まだ公開したばかりなので感想をざっと。以下はネタバレ注意。

  • 話がどこにたどり着くのかは最初から分かってしまっているので、ストーリー自体に驚きなどはない。ホアキン・フェニックス演じる主人公の変化の過程を楽しむ作品かと。
  • 「タクシー・ドライバー」や「キング・オブ・コメディ」そといったスコセッシ作品のパスティーシュと呼ばれ、確かに70年代感を強く出している一方で、内容は非常に現代的というか、貧富の格差とかインセル問題といった現代社会にはびこる欲求不満をうまく反映させていた。観てる最中に香港でのデモやアノニマスのことを連想した人は多いはず。
  • 音楽はゲイリー・グリッターの「Rock And Roll (Part 2)」といえば野球の試合とかでの定番曲だったかと思うが、グリッターが児童ポルノで捕まってからは、この映画のように「悪人のテーマ」として使われるようになってしまいましたね。
  • ゴッサム・シティの風俗街では「Ace In The Hole」というポルノ映画をやっているらしく、「Zorro The Gay Blade」もタイトルからてっきりそっち系の映画だと思って、ウェイン家は子連れでそんな映画を観てるのか?と驚きましたが、れっきとした80年代のゾロ映画だったのですね。
  • ボブ・ケインとビル・フィンガーに加えて、ジェリー・ロビンソンがジョーカーのクリエイターとしてクレジットされたのは初かな?

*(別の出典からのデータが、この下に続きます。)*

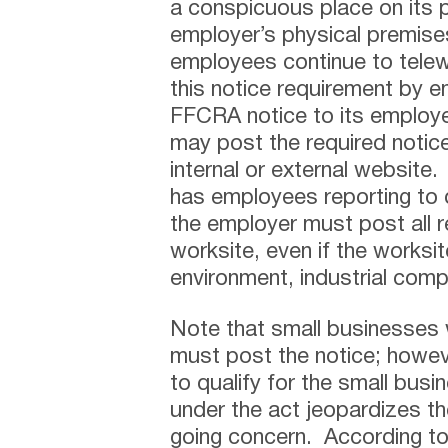
a conspicuous place on its
employer’s physical premis
employees continue to telew
this notice requirement by em
FFCRA notice to its employe
may post the required notic
internal or external website
has employees reporting to d
the employer must post all r
worksite, even if the worksi
environment, industrial com
Note that small businesses
must post the notice; howeve
to qualify for the small busi
under the act jeopardizes the
going concern. According t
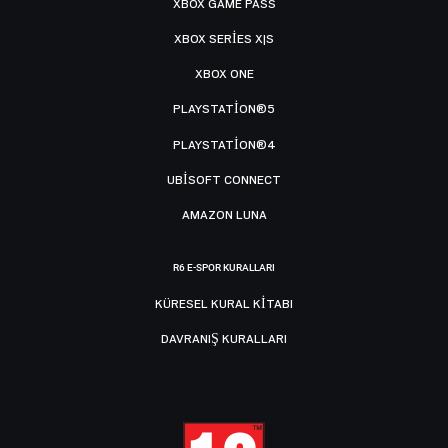
XBOX GAME PASS
XBOX SERIES X|S
XBOX ONE
PLAYSTATION®5
PLAYSTATION®4
UBISOFT CONNECT
AMAZON LUNA
R6 E-SPOR KURALLARI
KÜRESEL KURAL KITABI
DAVRANIŞ KURALLARI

  • コミック作家のクレジットにブライアン・ボランドが載っているけどアラン・ムーアはいない。まあまたムーアが断ったんだろう。
  • ブライアン・タイリー・ヘンリーは最近いろんなところで見かけるな。彼よりも上位にクレジットされているマーク・マロンは3分くらいしか出演してなかったぞ。
  • ホアキン・フェニックスの演技は凄かったものの、やはりジョーカーというのは対になるバットマンがいてこそ映えるキャラクターなので、そういう意味では個人的にはヒース・レジャーのほうが「らしい」ジョーカーだったと思うのです。